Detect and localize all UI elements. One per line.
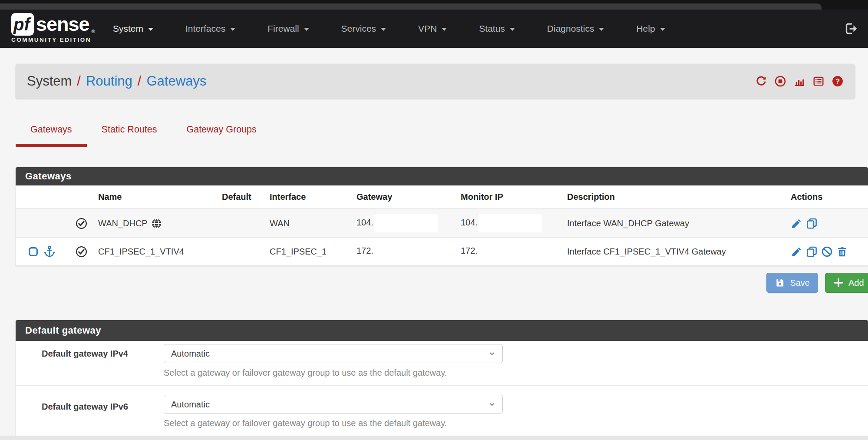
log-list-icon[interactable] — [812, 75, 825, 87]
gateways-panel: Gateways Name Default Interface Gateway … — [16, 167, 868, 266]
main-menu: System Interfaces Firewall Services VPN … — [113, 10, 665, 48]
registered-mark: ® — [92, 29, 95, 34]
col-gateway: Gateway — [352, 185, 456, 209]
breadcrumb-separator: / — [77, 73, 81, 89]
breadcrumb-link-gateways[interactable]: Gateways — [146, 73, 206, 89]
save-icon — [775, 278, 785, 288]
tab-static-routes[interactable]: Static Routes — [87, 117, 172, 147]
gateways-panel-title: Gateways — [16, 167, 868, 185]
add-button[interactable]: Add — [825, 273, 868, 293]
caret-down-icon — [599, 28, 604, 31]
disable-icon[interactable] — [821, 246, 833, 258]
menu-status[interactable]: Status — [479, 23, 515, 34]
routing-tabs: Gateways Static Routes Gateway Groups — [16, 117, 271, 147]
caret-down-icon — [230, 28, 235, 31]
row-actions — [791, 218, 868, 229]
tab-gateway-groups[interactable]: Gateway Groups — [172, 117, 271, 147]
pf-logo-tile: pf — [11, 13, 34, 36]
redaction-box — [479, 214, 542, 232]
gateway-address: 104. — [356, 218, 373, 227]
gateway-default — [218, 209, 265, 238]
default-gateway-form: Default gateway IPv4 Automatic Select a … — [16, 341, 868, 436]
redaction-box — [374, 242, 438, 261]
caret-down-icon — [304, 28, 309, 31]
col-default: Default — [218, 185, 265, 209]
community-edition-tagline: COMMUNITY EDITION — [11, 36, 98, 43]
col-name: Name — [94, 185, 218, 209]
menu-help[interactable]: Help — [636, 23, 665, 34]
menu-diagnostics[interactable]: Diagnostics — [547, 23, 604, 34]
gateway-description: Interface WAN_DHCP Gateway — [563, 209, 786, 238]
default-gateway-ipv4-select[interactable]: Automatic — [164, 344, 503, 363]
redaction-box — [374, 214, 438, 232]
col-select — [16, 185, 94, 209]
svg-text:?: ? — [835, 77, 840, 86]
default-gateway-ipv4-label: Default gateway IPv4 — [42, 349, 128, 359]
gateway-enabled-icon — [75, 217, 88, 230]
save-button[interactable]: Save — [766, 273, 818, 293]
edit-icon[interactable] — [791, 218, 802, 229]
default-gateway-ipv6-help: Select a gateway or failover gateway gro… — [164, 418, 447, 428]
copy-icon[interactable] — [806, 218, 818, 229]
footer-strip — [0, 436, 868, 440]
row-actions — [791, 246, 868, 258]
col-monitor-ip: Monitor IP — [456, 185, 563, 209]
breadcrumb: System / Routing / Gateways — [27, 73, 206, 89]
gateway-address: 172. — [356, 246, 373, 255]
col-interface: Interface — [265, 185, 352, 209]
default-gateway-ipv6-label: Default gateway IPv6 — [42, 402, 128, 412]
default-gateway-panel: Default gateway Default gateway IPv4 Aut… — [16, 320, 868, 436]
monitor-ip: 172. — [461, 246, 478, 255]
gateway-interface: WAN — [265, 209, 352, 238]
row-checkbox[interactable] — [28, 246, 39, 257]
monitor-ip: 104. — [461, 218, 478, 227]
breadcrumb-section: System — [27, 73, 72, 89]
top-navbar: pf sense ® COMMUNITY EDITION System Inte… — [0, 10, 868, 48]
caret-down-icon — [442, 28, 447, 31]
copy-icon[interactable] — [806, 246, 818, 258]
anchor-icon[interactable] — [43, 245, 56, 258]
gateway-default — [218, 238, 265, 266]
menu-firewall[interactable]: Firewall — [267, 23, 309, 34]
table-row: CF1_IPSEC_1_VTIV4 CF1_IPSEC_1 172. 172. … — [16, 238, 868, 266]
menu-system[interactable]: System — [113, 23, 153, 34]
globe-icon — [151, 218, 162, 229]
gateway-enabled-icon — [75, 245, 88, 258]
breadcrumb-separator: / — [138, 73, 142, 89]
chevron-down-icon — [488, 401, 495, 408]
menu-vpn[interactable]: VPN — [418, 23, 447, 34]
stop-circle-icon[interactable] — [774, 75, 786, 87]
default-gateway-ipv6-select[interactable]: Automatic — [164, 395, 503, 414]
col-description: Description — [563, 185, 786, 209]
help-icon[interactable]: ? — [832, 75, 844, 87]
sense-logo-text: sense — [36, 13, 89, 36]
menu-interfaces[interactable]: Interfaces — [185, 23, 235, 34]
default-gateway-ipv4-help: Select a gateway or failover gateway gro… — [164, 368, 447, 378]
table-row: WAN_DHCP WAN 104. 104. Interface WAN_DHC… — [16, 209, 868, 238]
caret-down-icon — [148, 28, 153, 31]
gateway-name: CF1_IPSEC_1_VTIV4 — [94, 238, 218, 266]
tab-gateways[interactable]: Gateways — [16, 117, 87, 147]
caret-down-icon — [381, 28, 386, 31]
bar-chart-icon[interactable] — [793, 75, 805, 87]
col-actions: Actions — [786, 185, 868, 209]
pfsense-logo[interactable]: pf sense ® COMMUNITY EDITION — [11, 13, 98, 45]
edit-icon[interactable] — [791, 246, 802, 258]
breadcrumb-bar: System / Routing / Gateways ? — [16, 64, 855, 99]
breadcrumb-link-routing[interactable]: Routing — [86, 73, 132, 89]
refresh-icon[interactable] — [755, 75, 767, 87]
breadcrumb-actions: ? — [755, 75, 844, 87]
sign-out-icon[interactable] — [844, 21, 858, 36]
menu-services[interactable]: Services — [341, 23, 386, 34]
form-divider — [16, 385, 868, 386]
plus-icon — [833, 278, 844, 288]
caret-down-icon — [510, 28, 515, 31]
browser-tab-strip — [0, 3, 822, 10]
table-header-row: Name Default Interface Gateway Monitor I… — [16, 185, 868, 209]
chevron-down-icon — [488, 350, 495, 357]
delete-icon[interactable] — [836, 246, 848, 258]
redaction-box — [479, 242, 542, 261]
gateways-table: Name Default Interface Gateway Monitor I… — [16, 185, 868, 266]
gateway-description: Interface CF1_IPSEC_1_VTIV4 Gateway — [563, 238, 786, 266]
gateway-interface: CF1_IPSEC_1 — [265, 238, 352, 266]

****************

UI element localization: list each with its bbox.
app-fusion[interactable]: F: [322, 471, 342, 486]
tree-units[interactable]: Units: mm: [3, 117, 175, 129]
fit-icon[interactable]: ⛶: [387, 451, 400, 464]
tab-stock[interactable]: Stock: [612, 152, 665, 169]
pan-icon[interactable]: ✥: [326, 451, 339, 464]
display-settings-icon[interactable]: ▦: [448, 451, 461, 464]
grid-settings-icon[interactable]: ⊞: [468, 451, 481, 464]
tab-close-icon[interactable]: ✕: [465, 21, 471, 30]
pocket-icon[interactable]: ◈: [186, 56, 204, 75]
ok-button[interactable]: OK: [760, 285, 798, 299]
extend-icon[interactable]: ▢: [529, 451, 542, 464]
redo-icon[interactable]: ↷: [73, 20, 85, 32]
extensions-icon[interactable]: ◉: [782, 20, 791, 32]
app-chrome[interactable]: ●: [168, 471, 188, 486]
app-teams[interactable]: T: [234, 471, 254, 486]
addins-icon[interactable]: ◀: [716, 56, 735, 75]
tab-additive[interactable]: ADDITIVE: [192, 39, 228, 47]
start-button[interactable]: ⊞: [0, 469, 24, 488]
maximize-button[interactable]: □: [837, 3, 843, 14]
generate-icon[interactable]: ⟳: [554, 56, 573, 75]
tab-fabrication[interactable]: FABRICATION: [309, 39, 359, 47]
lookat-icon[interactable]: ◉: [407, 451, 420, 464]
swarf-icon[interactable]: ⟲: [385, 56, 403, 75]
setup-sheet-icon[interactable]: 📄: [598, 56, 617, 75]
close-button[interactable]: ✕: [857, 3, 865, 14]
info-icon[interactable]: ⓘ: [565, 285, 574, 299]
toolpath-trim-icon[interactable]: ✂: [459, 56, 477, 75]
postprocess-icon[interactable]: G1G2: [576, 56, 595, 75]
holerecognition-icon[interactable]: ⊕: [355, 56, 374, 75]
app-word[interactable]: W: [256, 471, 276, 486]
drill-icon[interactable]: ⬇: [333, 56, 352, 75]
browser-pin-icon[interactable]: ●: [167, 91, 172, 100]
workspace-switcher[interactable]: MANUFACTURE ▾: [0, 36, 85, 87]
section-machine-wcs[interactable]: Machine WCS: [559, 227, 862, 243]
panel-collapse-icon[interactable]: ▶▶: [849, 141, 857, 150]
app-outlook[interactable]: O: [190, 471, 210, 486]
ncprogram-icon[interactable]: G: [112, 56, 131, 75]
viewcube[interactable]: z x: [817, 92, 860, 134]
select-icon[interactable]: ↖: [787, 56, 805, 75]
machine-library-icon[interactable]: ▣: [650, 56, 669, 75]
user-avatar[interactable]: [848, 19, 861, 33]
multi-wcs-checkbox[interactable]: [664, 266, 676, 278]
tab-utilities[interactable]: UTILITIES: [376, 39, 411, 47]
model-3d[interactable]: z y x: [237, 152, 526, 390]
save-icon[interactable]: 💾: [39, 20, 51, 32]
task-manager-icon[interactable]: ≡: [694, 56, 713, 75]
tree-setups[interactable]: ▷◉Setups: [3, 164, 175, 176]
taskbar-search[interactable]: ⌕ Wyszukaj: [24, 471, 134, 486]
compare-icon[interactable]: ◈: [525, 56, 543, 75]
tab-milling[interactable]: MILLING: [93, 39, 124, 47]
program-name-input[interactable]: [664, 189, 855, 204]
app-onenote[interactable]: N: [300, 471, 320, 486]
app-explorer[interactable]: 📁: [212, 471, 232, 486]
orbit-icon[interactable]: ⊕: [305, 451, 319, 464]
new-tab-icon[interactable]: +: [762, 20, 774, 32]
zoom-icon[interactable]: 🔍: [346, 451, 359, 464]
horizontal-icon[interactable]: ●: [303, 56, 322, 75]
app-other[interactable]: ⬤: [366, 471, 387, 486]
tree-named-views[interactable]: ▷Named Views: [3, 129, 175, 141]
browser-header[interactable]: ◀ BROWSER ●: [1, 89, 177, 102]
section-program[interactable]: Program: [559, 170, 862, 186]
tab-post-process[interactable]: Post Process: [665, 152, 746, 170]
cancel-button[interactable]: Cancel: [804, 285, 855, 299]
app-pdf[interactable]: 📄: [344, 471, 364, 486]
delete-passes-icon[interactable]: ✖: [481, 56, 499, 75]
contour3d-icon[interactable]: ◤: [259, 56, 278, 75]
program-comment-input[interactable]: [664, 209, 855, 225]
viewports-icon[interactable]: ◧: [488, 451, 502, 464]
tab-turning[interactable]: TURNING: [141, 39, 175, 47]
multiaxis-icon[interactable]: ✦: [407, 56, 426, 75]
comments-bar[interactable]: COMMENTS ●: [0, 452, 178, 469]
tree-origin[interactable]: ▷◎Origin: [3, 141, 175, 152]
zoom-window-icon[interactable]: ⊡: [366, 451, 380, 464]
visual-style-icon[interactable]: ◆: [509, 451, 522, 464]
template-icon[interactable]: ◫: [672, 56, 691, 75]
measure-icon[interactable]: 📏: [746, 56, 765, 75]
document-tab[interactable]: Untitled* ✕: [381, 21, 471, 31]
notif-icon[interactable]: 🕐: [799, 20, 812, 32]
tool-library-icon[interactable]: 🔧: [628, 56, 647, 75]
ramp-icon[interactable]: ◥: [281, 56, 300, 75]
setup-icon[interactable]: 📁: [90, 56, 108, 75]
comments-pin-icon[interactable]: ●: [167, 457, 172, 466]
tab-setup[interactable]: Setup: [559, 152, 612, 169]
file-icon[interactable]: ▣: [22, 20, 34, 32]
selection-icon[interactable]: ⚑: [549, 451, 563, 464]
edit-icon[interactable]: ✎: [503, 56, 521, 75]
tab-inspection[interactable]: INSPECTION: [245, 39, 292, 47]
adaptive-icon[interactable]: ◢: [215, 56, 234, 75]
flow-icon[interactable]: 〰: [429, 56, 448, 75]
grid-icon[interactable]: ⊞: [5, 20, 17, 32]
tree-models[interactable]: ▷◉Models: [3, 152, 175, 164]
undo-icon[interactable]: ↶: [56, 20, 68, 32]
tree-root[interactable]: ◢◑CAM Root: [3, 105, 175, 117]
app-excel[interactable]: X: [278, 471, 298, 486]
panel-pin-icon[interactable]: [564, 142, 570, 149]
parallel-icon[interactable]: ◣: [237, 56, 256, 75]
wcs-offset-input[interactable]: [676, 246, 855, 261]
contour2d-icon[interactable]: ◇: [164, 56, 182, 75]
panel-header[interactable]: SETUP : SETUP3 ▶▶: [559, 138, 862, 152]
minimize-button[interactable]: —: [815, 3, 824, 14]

****************

== Exercise brief ==
In the listing above, find each line with the word "Static" and copy it out.

== Task answer ==
tab-static-routes[interactable]: Static Routes — [87, 117, 172, 147]
routing-tabs: Gateways Static Routes Gateway Groups — [16, 117, 271, 147]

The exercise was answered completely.